To assess the disparities between our data and the modeling data provided by Li et al. in 2021, we conducted a single-sample t-test using the data provided in their article. Our analysis revealed slight differences in various parameters between our and the modeling data. Specifically, in the Control group (no new vertebral fracture), CT value, BMI, available anti-osteoporotic treatment, bone cement leakage, contact between bone cement and endplate, and bone cement dispersion showed minor variances compared to the modeling data, while no differences were observed in age and gender proportions. Similarly, in the NVCF group (new vertebral fracture group), available anti-osteoporotic treatment, age groups of 60–70 years and over 80 years, and CT value exhibited slight differences compared to the modeling data. However, BMI, age groups under 60 and between 70 and 80 years, bone cement leakage, contact between bone cement and endplate, bone cement dispersion, and gender proportions showed no disparities (Fig. 3a).

Fig. 3figure 3

Predictive Performance Analysis of Li et al. in 2021. a Comparison of our data with Li et al. in 2021’s modeling data revealed minor differences in parameters for both Control and NVCF groups. *P < 0.05. b The ROC curve analysis of Li et al.in 2021’s predictive model resulted in an AUC of 0.518. c The calibration curve demonstrated that the model tended to overestimate the actual number of new fractures

We observed that the predictive model developed by Li et al. in 2021 exhibited a calculated AUC of 0.518 (Fig. 3b). Additionally, upon examination of the calibration curve, it was evident that the model predicted a high probability and tended to overestimate the actual number of new fractures (Fig. 3c).

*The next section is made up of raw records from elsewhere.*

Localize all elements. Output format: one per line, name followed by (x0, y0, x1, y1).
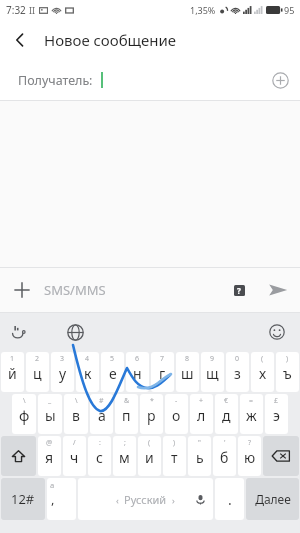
staticText: Получатель: (18, 72, 93, 89)
button[interactable]: Numbers and symbols (1, 478, 45, 520)
button[interactable]: ' (213, 436, 236, 476)
button[interactable]: Back (0, 20, 40, 60)
staticText: + (199, 396, 204, 406)
staticText: 0 (235, 354, 240, 364)
staticText: 4 (85, 354, 90, 364)
staticText: ъ (283, 364, 292, 383)
button[interactable]: = (240, 394, 263, 434)
button[interactable]: + (190, 394, 213, 434)
button[interactable]: £ (265, 394, 288, 434)
button[interactable]: 8 (176, 352, 199, 392)
button[interactable]: ( (138, 436, 161, 476)
staticText: с (96, 448, 103, 467)
staticText: = (249, 396, 254, 406)
staticText: SMS/MMS (44, 281, 222, 299)
button[interactable]: / (63, 436, 86, 476)
button[interactable]: ? (238, 436, 261, 476)
staticText: ш (181, 364, 194, 383)
button[interactable]: \ (64, 394, 88, 434)
button[interactable]: Add contact (260, 60, 300, 100)
staticText: 8 (185, 354, 190, 364)
button[interactable]: Shift (1, 436, 36, 476)
button[interactable]: 9 (201, 352, 224, 392)
button[interactable]: Получатель: (0, 60, 300, 100)
button[interactable]: : (88, 436, 111, 476)
button[interactable]: Handwriting (0, 313, 38, 351)
staticText: ) (173, 438, 176, 448)
button[interactable]: 5 (101, 352, 124, 392)
button[interactable]: - (165, 394, 188, 434)
staticText: й (8, 364, 17, 383)
button[interactable]: 7 (151, 352, 174, 392)
staticText: " (198, 438, 201, 448)
button[interactable]: \ (12, 394, 36, 434)
staticText: ь (196, 448, 204, 467)
staticText: ю (244, 448, 256, 467)
button[interactable]: _ (38, 394, 62, 434)
button[interactable]: 2 (26, 352, 49, 392)
staticText: ч (70, 448, 79, 467)
button[interactable]: Next (246, 478, 299, 520)
staticText: 7:32 (6, 3, 26, 17)
button[interactable]: 1 (1, 352, 24, 392)
staticText: - (175, 396, 178, 406)
staticText: 7 (160, 354, 165, 364)
button[interactable]: . (215, 478, 244, 520)
staticText: 1 (10, 354, 15, 364)
button[interactable]: ‹ (78, 478, 213, 520)
staticText: а (98, 406, 106, 425)
staticText: Новое сообщение (44, 30, 177, 50)
staticText: \ (75, 396, 78, 406)
button[interactable]: 3 (51, 352, 74, 392)
button[interactable]: Emoji (258, 313, 296, 351)
staticText: п (122, 406, 131, 425)
staticText: 12# (11, 490, 35, 508)
button[interactable]: Change language (56, 313, 94, 351)
staticText: к (84, 364, 92, 383)
button[interactable]: * (140, 394, 163, 434)
staticText: г (159, 364, 166, 383)
button[interactable]: a (47, 478, 76, 520)
staticText: * (150, 396, 154, 406)
staticText: е (109, 364, 117, 383)
staticText: ' (224, 438, 226, 448)
staticText: ж (246, 406, 257, 425)
staticText: б (220, 448, 229, 467)
button[interactable]: € (215, 394, 238, 434)
staticText: з (234, 364, 241, 383)
staticText: 6 (135, 354, 140, 364)
button[interactable]: 0 (226, 352, 249, 392)
button[interactable]: 4 (76, 352, 99, 392)
button[interactable]: ) (276, 352, 299, 392)
staticText: @ (46, 438, 53, 448)
button[interactable]: Backspace (263, 436, 299, 476)
staticText: \ (23, 396, 26, 406)
staticText: ‹ (116, 494, 119, 506)
staticText: 1,35% (190, 4, 216, 16)
staticText: ( (261, 354, 264, 364)
button[interactable]: Add attachment (0, 268, 44, 312)
staticText: ф (19, 406, 30, 425)
staticText: в (72, 406, 80, 425)
button[interactable]: ( (251, 352, 274, 392)
button[interactable]: ) (163, 436, 186, 476)
staticText: , (51, 490, 55, 508)
staticText: : (99, 438, 101, 448)
staticText: _ (48, 396, 52, 406)
staticText: х (259, 364, 267, 383)
button[interactable]: Message type (222, 273, 256, 307)
staticText: ; (124, 438, 126, 448)
staticText: # (99, 396, 104, 406)
staticText: £ (274, 396, 279, 406)
button[interactable]: # (90, 394, 113, 434)
button[interactable]: ; (113, 436, 136, 476)
button[interactable]: & (115, 394, 138, 434)
button[interactable]: @ (38, 436, 61, 476)
staticText: ) (286, 354, 289, 364)
staticText: ( (148, 438, 151, 448)
staticText: Русский (124, 492, 167, 507)
staticText: щ (206, 364, 219, 383)
button[interactable]: " (188, 436, 211, 476)
button[interactable]: Send (256, 268, 300, 312)
button[interactable]: 6 (126, 352, 149, 392)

Predictive Performance Analysis of Li et al. in 2022.

To assess the disparities between our data and the modeling data provided by Li et al. in 2022, we conducted a single-sample t-test using the data provided in their article. Our analysis revealed slight differences in various parameters between our Control group (no new vertebral fracture) and the modeling data. Specifically, in the Control group, variables such as steroid use, multiple vertebral fracture, anti-osteoporosis therapy, surgery time, bone mineral density (BMD), age, and BMI showed minor variances compared to the modeling data, while no differences were observed in age, gender proportions, bone cement leakage, and injection volume. Similarly, in the NVCF group (new vertebral fracture group), variables such as steroid use, anti-osteoporosis therapy, bone cement leakage, hospitalization to surgery duration, BMD, and age exhibited slight differences compared to the modeling data. However, surgery time, BMI, injection volume, and gender proportions showed no disparities (Fig. 4a).

Fig. 4figure 4

Predictive Performance of Li et al. in 2022. a Comparison of our data with Li et al. in 2022’s modeling data revealed minor differences in parameters for both Control and NVCF groups. *P < 0.05. b ROC curves were plotted to evaluate the predictive model developed by Li et al. in 2022, resulting in a model AUC of 0.556. c The calibration curves indicated that the model tended to predict a low probability of new fractures and consistently underestimated the actual number of occurrences

The ROC curves were constructed to evaluate the predictive model developed by Li et al. in 2022, resulting in a model AUC of 0.556 (Fig. 4b). Additionally, the calibration curves indicated that the model tended to predict a low probability of new fractures and consistently underestimated the actual number of occurrences (Fig. 4c).